A series of energetic metal pentazolate hydrates

Abstract

Singly or doubly bonded polynitrogen compounds can decompose to dinitrogen (N₂) with an extremely large energy release. This makes them attractive as potential explosives or propellants^1,2,3, but also challenging to produce in a stable form. Polynitrogen materials containing nitrogen as the only element exist in the form of high-pressure polymeric phases^4,5,6, but under ambient conditions even metastability is realized only in the presence of other elements that provide stabilization.
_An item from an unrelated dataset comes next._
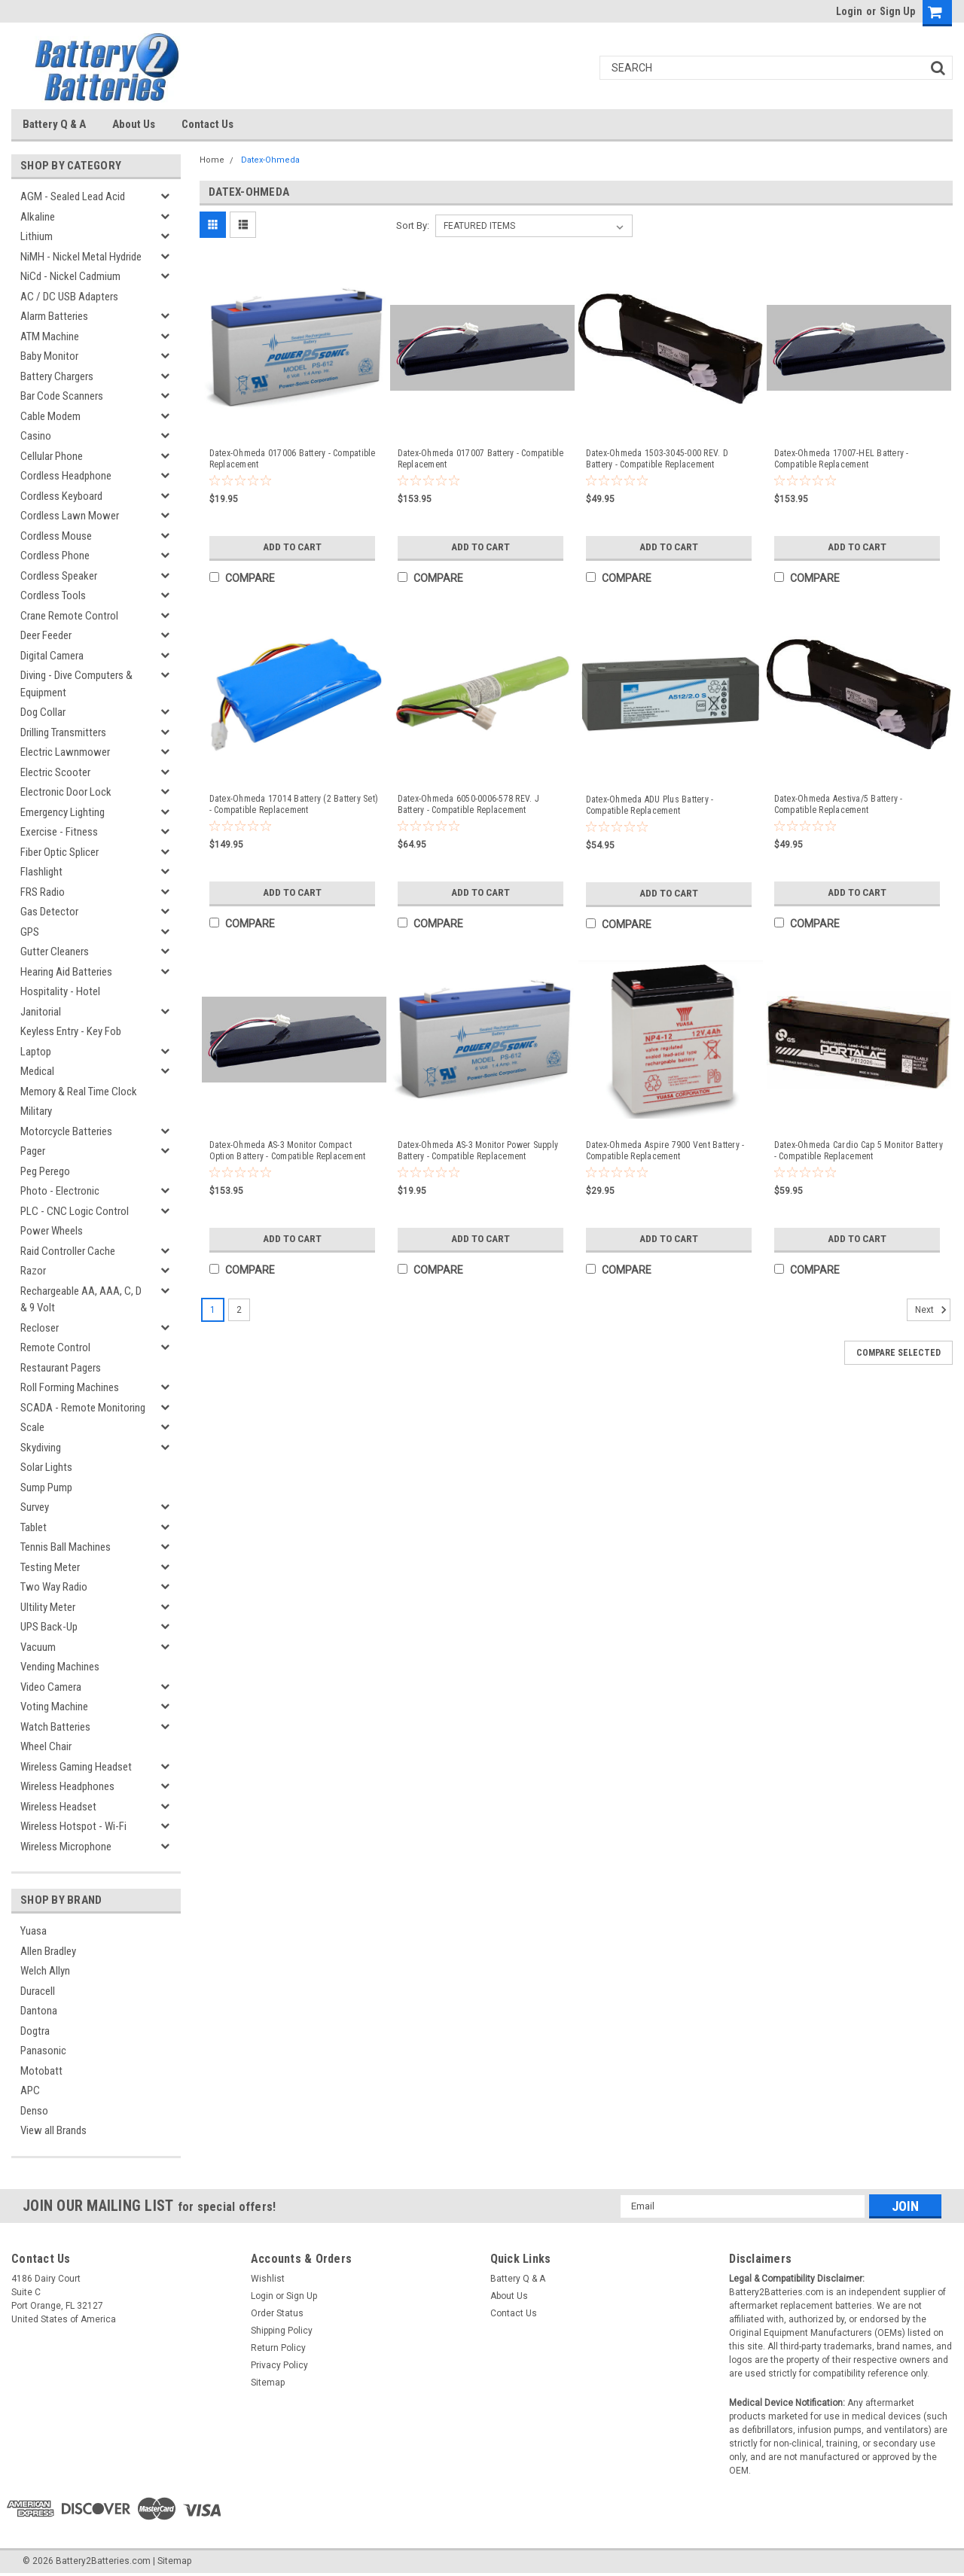  Describe the element at coordinates (35, 1051) in the screenshot. I see `Laptop` at that location.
An early example is the molecule phenylpentazole, with a five-membered all-nitrogen ring, which was first reported in the 1900s⁷ and characterized in the 1950s^8,9. Salts containing the azide anion (N₃⁻)^10,11,12 or pentazenium cation (N₅⁺)¹³ are also known, with compounds containing the pentazole anion, cyclo-N₅⁻, a more recent addition^14,15,16. Very recently, a bulk material containing this species was reported¹⁷ and then used to prepare the first example of a solid-state metal–N₅ complex¹⁸. Here we report the synthesis and characterization of five metal pentazolate hydrate complexes [Na(H₂O)(N₅)]·2H₂O, [M(H₂O)₄(N₅)₂]·4H₂O (M = Mn, Fe and Co) and [Mg(H₂O)₆(N₅)₂]·4H₂O that, with the exception of the Co complex, exhibit good thermal stability with onset decomposition temperatures greater than 100 °C. For this series we find that the N₅⁻ ion can coordinate to the metal cation through either ionic or covalent interactions, and is stabilized through hydrogen-bonding interactions with water. Given their energetic properties and stability, pentazole–metal complexes might potentially serve as a new class of high-energy density materials¹⁹ or enable the development of such materials containing only nitrogen^20,21,22,23. We also anticipate that the adaptability of the N₅⁻ ion in terms of its bonding interactions will enable the exploration of inorganic nitrogen analogues of metallocenes²⁴ and other unusual polynitrogen complexes.